Pull out every line in the data that has the string "title" in it.

Page layout parsing data:
====

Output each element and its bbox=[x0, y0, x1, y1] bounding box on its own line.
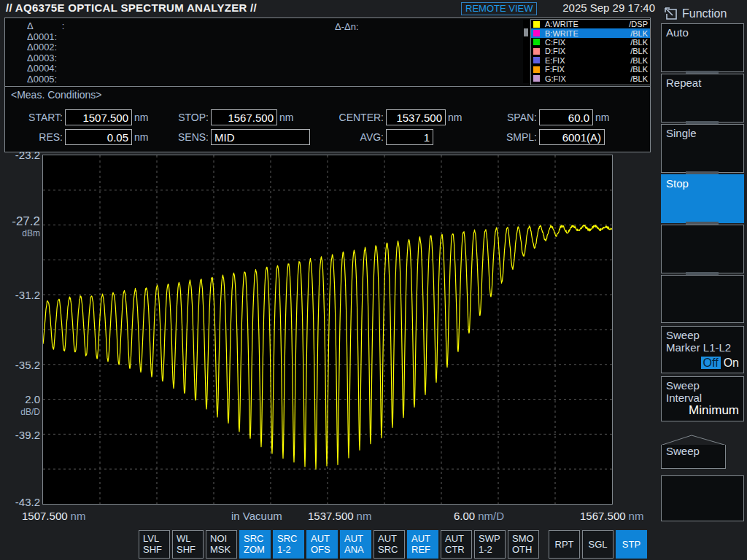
sweep-interval-value: Minimum bbox=[689, 403, 739, 418]
rpt-button[interactable]: RPT bbox=[549, 530, 580, 559]
trace-row-f[interactable]: F:FIX /BLK bbox=[531, 65, 650, 74]
x-stop-label: 1567.500nm bbox=[580, 510, 643, 522]
x-center-label: 1537.500nm bbox=[308, 510, 371, 522]
src-1-2-button[interactable]: SRC1-2 bbox=[273, 530, 304, 559]
aut-ofs-button[interactable]: AUTOFS bbox=[306, 530, 338, 559]
meas-conditions-title: <Meas. Conditions> bbox=[11, 89, 102, 101]
y-scale-label: 2.0 bbox=[0, 393, 40, 405]
span-field: SPAN: 60.0 nm bbox=[479, 109, 609, 126]
on-option[interactable]: On bbox=[724, 357, 739, 369]
trace-row-e[interactable]: E:FIX /BLK bbox=[531, 56, 650, 65]
sweep-marker-toggle[interactable]: OffOn bbox=[701, 357, 739, 370]
stop-field: STOP: 1567.500 nm bbox=[151, 109, 293, 126]
vacuum-note: in Vacuum bbox=[231, 510, 282, 522]
sweep-interval-button[interactable]: Sweep Interval Minimum bbox=[661, 376, 744, 421]
y-ref-level-label: -27.2 bbox=[0, 214, 40, 229]
y-tick-label: -39.2 bbox=[0, 429, 40, 441]
blank-softkey-1[interactable] bbox=[661, 225, 744, 273]
blank-softkey-3[interactable] bbox=[661, 475, 744, 521]
scrollbar-thumb[interactable] bbox=[524, 28, 528, 36]
meas-conditions-panel: <Meas. Conditions> START: 1507.500 nm ST… bbox=[4, 86, 651, 152]
sweep-control-toolbar: RPT SGL STP bbox=[549, 530, 647, 559]
trace-a-waveform bbox=[43, 225, 612, 470]
trace-color-swatch bbox=[533, 21, 540, 28]
sweep-marker-button[interactable]: Sweep Marker L1-L2 OffOn bbox=[661, 326, 744, 373]
trace-row-d[interactable]: D:FIX /BLK bbox=[531, 47, 650, 55]
delta-delta-n-label: Δ-Δn: bbox=[335, 21, 359, 32]
span-input[interactable]: 60.0 bbox=[539, 109, 593, 125]
y-tick-label: -23.2 bbox=[0, 149, 40, 161]
sens-field: SENS: MID bbox=[151, 128, 310, 146]
start-input[interactable]: 1507.500 bbox=[65, 109, 132, 125]
y-tick-label: -31.2 bbox=[0, 289, 40, 301]
datetime-display: 2025 Sep 29 17:40 bbox=[549, 1, 655, 14]
center-input[interactable]: 1537.500 bbox=[386, 109, 446, 125]
y-unit-label: dBm bbox=[0, 228, 40, 238]
src-zom-button[interactable]: SRCZOM bbox=[239, 530, 271, 559]
stop-button[interactable]: Stop bbox=[661, 174, 744, 223]
smpl-input[interactable]: 6001(A) bbox=[539, 129, 605, 145]
avg-field: AVG: 1 bbox=[326, 128, 433, 146]
function-panel-header: Function bbox=[662, 6, 727, 21]
y-tick-label: -43.2 bbox=[0, 496, 40, 508]
start-field: START: 1507.500 nm bbox=[5, 109, 148, 126]
trace-legend: A:WRITE /DSP B:WRITE /BLK C:FIX /BLK D:F… bbox=[530, 19, 651, 85]
auto-button[interactable]: Auto bbox=[661, 23, 744, 72]
x-start-label: 1507.500nm bbox=[22, 510, 85, 522]
trace-row-b[interactable]: B:WRITE /BLK bbox=[531, 28, 650, 37]
aut-ana-button[interactable]: AUTANA bbox=[340, 530, 371, 559]
sgl-button[interactable]: SGL bbox=[582, 530, 614, 559]
stop-input[interactable]: 1567.500 bbox=[211, 109, 277, 125]
marker-rows: Δ : Δ0001: Δ0002: Δ0003: Δ0004: Δ0005: bbox=[27, 21, 64, 85]
lvl-shf-button[interactable]: LVLSHF bbox=[139, 530, 170, 559]
function-shortcut-toolbar: LVLSHF WLSHF NOIMSK SRCZOM SRC1-2 AUTOFS… bbox=[139, 530, 539, 559]
sens-input[interactable]: MID bbox=[211, 129, 310, 145]
spectrum-chart bbox=[43, 155, 612, 504]
remote-view-badge: REMOTE VIEW bbox=[461, 2, 537, 15]
noi-msk-button[interactable]: NOIMSK bbox=[206, 530, 237, 559]
trace-row-c[interactable]: C:FIX /BLK bbox=[531, 38, 650, 47]
aut-ref-button[interactable]: AUTREF bbox=[407, 530, 438, 559]
swp-1-2-button[interactable]: SWP1-2 bbox=[474, 530, 506, 559]
trace-row-a[interactable]: A:WRITE /DSP bbox=[531, 20, 650, 28]
trace-row-g[interactable]: G:FIX /BLK bbox=[531, 74, 650, 82]
trace-color-swatch bbox=[533, 75, 540, 82]
wl-shf-button[interactable]: WLSHF bbox=[172, 530, 204, 559]
app-title: // AQ6375E OPTICAL SPECTRUM ANALYZER // bbox=[6, 1, 257, 14]
menu-title-sweep: Sweep bbox=[661, 445, 726, 469]
trace-color-swatch bbox=[533, 30, 540, 36]
trace-color-swatch bbox=[533, 39, 540, 45]
off-option[interactable]: Off bbox=[701, 357, 721, 369]
repeat-button[interactable]: Repeat bbox=[661, 74, 744, 122]
spectrum-plot-area[interactable] bbox=[42, 155, 613, 505]
trace-color-swatch bbox=[533, 66, 540, 73]
menu-title-peak bbox=[661, 435, 726, 446]
stp-button[interactable]: STP bbox=[616, 530, 647, 559]
blank-softkey-2[interactable] bbox=[661, 275, 744, 323]
res-field: RES: 0.05 nm bbox=[5, 128, 148, 146]
avg-input[interactable]: 1 bbox=[386, 129, 433, 145]
x-per-div-label: 6.00nm/D bbox=[454, 510, 504, 522]
trace-list-scrollbar[interactable] bbox=[523, 20, 529, 83]
aut-src-button[interactable]: AUTSRC bbox=[374, 530, 405, 559]
single-button[interactable]: Single bbox=[661, 124, 744, 173]
y-scale-unit-label: dB/D bbox=[0, 407, 40, 417]
trace-color-swatch bbox=[533, 57, 540, 63]
y-tick-label: -35.2 bbox=[0, 359, 40, 371]
trace-color-swatch bbox=[533, 48, 540, 55]
center-field: CENTER: 1537.500 nm bbox=[326, 109, 462, 126]
smpl-field: SMPL: 6001(A) bbox=[479, 128, 605, 146]
function-arrow-icon bbox=[662, 6, 678, 21]
aut-ctr-button[interactable]: AUTCTR bbox=[441, 530, 472, 559]
smo-oth-button[interactable]: SMOOTH bbox=[508, 530, 539, 559]
res-input[interactable]: 0.05 bbox=[65, 129, 132, 145]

====

» Answer:
meas-conditions-title: <Meas. Conditions> bbox=[11, 89, 102, 101]
app-title: // AQ6375E OPTICAL SPECTRUM ANALYZER // bbox=[6, 1, 257, 14]
menu-title-sweep: Sweep bbox=[661, 445, 726, 469]
menu-title-peak bbox=[661, 435, 726, 446]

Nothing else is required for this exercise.